Page-level text extractions:

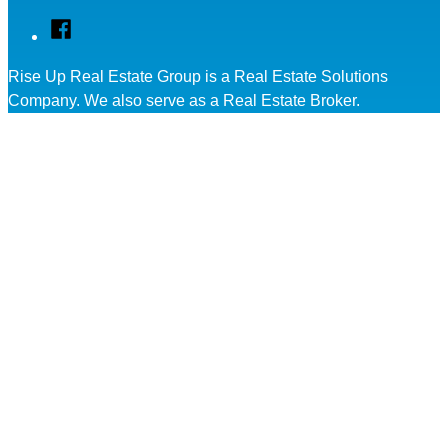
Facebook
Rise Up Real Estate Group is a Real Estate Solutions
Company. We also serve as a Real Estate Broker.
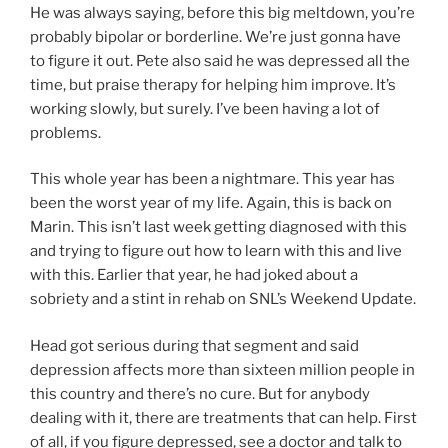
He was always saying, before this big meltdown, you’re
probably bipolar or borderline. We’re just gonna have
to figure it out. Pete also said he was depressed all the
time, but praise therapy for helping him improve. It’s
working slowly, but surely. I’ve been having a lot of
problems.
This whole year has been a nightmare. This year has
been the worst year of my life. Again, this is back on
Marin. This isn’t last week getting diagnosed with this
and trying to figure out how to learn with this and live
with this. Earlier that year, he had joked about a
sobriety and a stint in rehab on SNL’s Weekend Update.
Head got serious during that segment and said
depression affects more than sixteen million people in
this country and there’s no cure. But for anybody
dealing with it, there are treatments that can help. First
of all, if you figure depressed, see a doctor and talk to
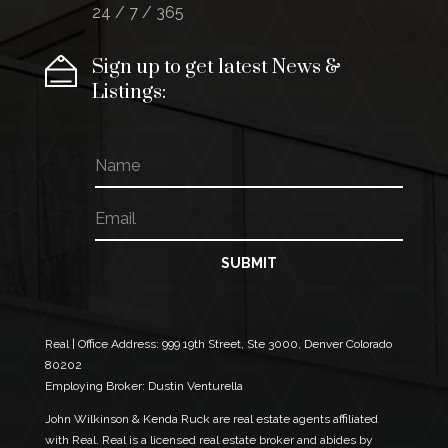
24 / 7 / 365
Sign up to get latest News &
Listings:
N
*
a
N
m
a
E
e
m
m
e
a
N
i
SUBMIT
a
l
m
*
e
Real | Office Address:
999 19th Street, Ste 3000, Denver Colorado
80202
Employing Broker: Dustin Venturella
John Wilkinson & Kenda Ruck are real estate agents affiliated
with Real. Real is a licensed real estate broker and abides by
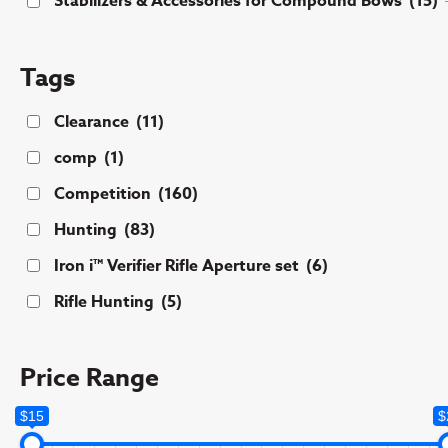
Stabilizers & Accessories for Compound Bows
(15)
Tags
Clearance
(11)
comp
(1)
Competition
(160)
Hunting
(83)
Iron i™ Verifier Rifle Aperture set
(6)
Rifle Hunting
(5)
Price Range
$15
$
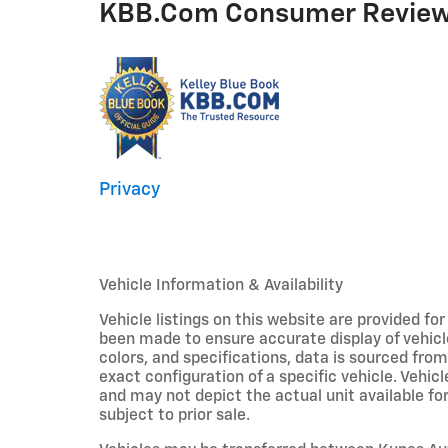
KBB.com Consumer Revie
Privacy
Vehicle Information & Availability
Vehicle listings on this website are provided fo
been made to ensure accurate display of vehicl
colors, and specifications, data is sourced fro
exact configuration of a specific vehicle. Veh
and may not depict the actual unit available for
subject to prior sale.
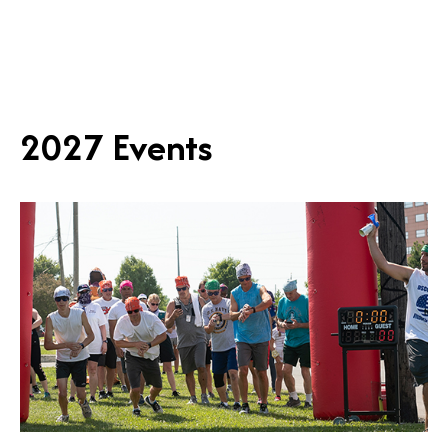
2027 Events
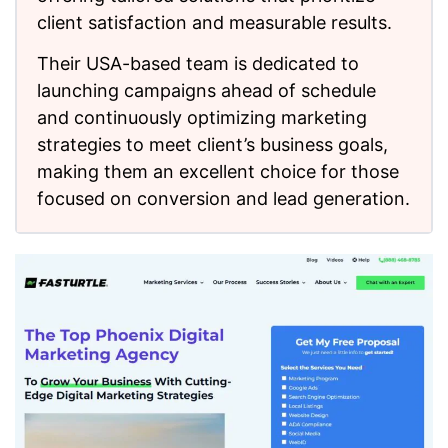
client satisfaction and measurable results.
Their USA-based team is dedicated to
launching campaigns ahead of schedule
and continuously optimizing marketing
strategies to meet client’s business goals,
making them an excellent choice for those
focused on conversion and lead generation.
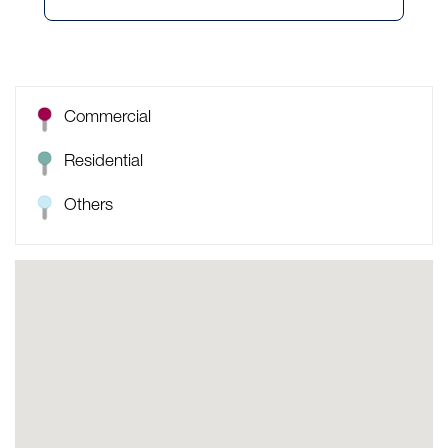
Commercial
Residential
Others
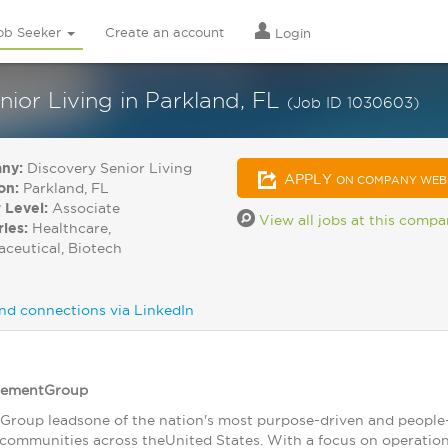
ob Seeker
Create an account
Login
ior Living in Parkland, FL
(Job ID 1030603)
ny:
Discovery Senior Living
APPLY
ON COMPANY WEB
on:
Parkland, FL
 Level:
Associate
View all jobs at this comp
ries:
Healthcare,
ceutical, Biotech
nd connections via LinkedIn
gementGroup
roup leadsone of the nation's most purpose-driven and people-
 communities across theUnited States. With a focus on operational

## What to work on
Will you set down the records word for word while leaving out every picture?

## Task answer
Facebook
Rise Up Real Estate Group is a Real Estate Solutions
Company. We also serve as a Real Estate Broker.
He was always saying, before this big meltdown, you’re
probably bipolar or borderline. We’re just gonna have
to figure it out. Pete also said he was depressed all the
time, but praise therapy for helping him improve. It’s
working slowly, but surely. I’ve been having a lot of
problems.
This whole year has been a nightmare. This year has
been the worst year of my life. Again, this is back on
Marin. This isn’t last week getting diagnosed with this
and trying to figure out how to learn with this and live
with this. Earlier that year, he had joked about a
sobriety and a stint in rehab on SNL’s Weekend Update.
Head got serious during that segment and said
depression affects more than sixteen million people in
this country and there’s no cure. But for anybody
dealing with it, there are treatments that can help. First
of all, if you figure depressed, see a doctor and talk to
24 / 7 / 365
Sign up to get latest News &
Listings:
N
*
a
N
m
a
E
e
m
m
e
a
N
i
SUBMIT
a
l
m
*
e
Real | Office Address:
999 19th Street, Ste 3000, Denver Colorado
80202
Employing Broker: Dustin Venturella
John Wilkinson & Kenda Ruck are real estate agents affiliated
with Real. Real is a licensed real estate broker and abides by
Stabilizers & Accessories for Compound Bows
(15)
Tags
Clearance
(11)
comp
(1)
Competition
(160)
Hunting
(83)
Iron i™ Verifier Rifle Aperture set
(6)
Rifle Hunting
(5)
Price Range
$15
$
KBB.com Consumer Revie
Privacy
Vehicle Information & Availability
Vehicle listings on this website are provided fo
been made to ensure accurate display of vehicl
colors, and specifications, data is sourced fro
exact configuration of a specific vehicle. Veh
and may not depict the actual unit available for
subject to prior sale.
2027 Events
client satisfaction and measurable results.
Their USA-based team is dedicated to
launching campaigns ahead of schedule
and continuously optimizing marketing
strategies to meet client’s business goals,
making them an excellent choice for those
focused on conversion and lead generation.
Commercial
Residential
Others
ob Seeker
Create an account
Login
ior Living in Parkland, FL
(Job ID 1030603)
ny:
Discovery Senior Living
APPLY
ON COMPANY WEB
on:
Parkland, FL
 Level:
Associate
View all jobs at this comp
ries:
Healthcare,
ceutical, Biotech
nd connections via LinkedIn
gementGroup
roup leadsone of the nation's most purpose-driven and people-
 communities across theUnited States. With a focus on operational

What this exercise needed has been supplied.